* [HOW TO COMPLETE THIS TASK]: This exercise asks for a copy of each line in the records below with the word "economics" in it.

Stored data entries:

◆ ◆ ◆ ◆ ◆ ◆ ◆

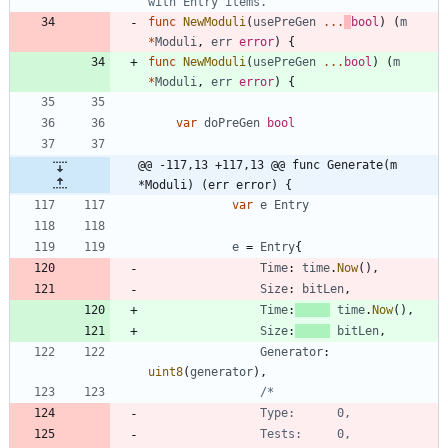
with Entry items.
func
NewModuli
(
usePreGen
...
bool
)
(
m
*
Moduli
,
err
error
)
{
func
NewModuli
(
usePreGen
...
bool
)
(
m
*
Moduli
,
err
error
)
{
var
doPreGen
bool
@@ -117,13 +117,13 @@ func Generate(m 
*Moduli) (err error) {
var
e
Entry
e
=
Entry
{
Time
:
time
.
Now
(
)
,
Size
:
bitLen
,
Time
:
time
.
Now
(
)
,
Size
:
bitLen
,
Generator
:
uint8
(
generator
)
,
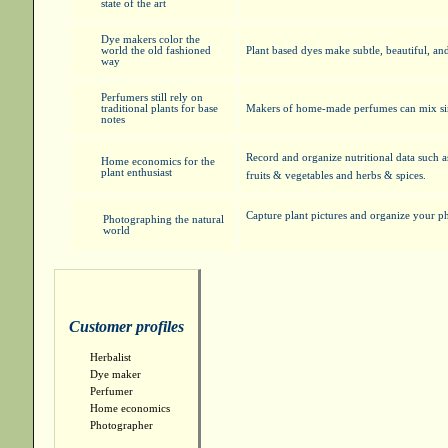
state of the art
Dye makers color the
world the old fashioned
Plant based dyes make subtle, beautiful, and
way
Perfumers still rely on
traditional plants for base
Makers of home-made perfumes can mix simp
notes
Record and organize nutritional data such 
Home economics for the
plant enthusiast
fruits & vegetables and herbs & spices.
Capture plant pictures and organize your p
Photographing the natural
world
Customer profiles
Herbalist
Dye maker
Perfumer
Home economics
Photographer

◆ ◆ ◆ ◆ ◆ ◆ ◆

* [EXERCISE ANSWER]:
Home economics for the
Home economics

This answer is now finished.